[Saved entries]

----------------

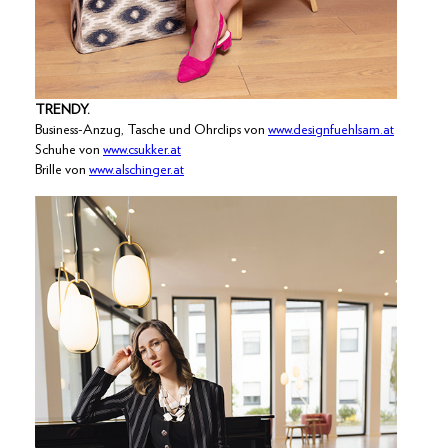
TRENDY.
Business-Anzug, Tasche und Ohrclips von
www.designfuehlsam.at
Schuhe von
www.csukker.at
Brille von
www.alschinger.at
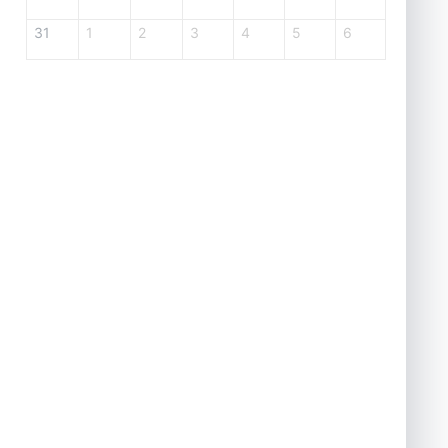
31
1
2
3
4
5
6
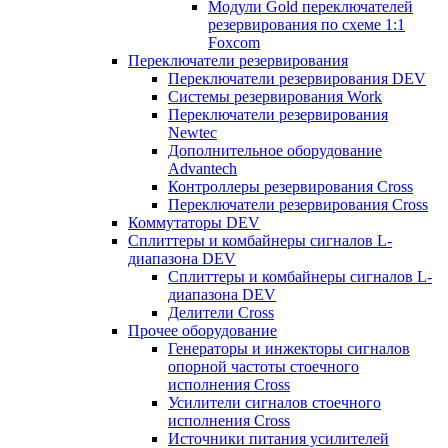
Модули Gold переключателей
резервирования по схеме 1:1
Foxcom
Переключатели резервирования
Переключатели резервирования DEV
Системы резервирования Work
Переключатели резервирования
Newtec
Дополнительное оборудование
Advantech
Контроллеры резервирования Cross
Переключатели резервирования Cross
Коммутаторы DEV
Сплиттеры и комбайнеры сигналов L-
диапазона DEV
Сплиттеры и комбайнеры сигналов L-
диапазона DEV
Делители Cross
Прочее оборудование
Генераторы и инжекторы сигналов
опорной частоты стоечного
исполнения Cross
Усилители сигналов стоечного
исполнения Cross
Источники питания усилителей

----------------

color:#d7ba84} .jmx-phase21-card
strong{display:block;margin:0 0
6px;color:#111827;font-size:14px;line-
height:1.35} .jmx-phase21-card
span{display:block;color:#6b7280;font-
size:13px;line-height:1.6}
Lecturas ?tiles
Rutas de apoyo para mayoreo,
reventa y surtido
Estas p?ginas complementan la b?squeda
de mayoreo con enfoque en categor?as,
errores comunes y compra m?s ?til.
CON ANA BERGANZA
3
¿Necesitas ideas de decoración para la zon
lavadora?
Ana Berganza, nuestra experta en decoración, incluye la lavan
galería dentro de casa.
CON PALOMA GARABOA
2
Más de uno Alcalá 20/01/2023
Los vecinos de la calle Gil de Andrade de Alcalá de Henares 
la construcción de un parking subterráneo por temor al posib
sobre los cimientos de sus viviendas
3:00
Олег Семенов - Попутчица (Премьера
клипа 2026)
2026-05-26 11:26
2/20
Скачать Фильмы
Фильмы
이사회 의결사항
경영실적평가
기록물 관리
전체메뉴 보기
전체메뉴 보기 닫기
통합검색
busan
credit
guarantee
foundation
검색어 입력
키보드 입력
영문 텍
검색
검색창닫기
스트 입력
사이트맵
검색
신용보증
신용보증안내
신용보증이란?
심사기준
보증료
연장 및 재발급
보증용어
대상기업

----------------

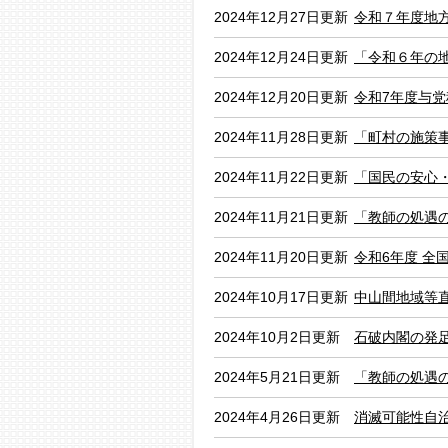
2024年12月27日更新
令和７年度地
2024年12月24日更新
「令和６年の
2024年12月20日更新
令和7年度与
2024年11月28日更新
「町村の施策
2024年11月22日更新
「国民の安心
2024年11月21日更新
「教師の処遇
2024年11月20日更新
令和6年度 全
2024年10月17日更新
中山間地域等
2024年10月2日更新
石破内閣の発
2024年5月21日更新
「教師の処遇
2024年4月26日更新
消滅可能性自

----------------

Print, from the entries above, the line with "Прочее оборудование", the line with "Источники питания усилителей" and all lines between them, exactly and with nothing else.

Response box:
Прочее оборудование
Генераторы и инжекторы сигналов
опорной частоты стоечного
исполнения Cross
Усилители сигналов стоечного
исполнения Cross
Источники питания усилителей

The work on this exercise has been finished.